Mexico’s Round One Second Tender and Beyond
by Jed Bailey | October 2, 2015
On September 30, 2015, Mexico’s Comisión Nacional de Hidrocarburos held Round One’s second tender. The tender awarded three of the five blocks on offer, each at a substantial premium to the minimum acceptable bid. More importantly, the result left a broad impression that Mexico’s Round One is back on track. Government and industry focus is now turning to December 15, 2015 when the third round will offer on-shore blocks with proven reserves. The highly anticipated fourth round that will offer deep water exploration blocks has yet to be scheduled.

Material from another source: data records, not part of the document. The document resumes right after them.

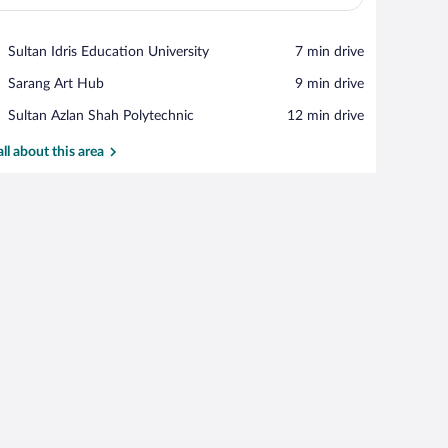
View in a map
Place,
Sultan Idris Education University
‪7 min drive‬
Sultan
Place,
Sarang Art Hub
‪9 min drive‬
Idris
Sarang
Education
Place,
Sultan Azlan Shah Polytechnic
‪12 min drive‬
Art
University
Sultan
Hub
Azlan
all about this area
Shah
Polytechnic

Implications for future tenders
Although it is tempting to extrapolate the experiences of the first two tenders, it is important to remember that each tender is unique. The tender parameters, contract terms, and fiscal requirements changed significantly between the first two rounds, and will likely continue to evolve. Indeed, the third tender will be based on license concessions rather than production sharing agreements used in the first two. In addition to the above ground factors, each tender focuses on specific below ground characteristics and each block being offered has its own distinct geology, geography, and potential. Each new round is therefore a new experience; only so much can be inferred from the results to date.
As government officials prepare for the next two tenders, it is important to keep these differences in mind. Most importantly, officials should bear in mind the competing opportunities for the specific blocks and investor profiles that are targeted for each tender.
From a competitive perspective, each tender has also presented a largely unique set of competitors. There was relatively little overlap among the companies in the first and second tender, and even less expected with the third and fourth. Efforts to gauge competitors’ bidding behavior from past actions will therefore be difficult.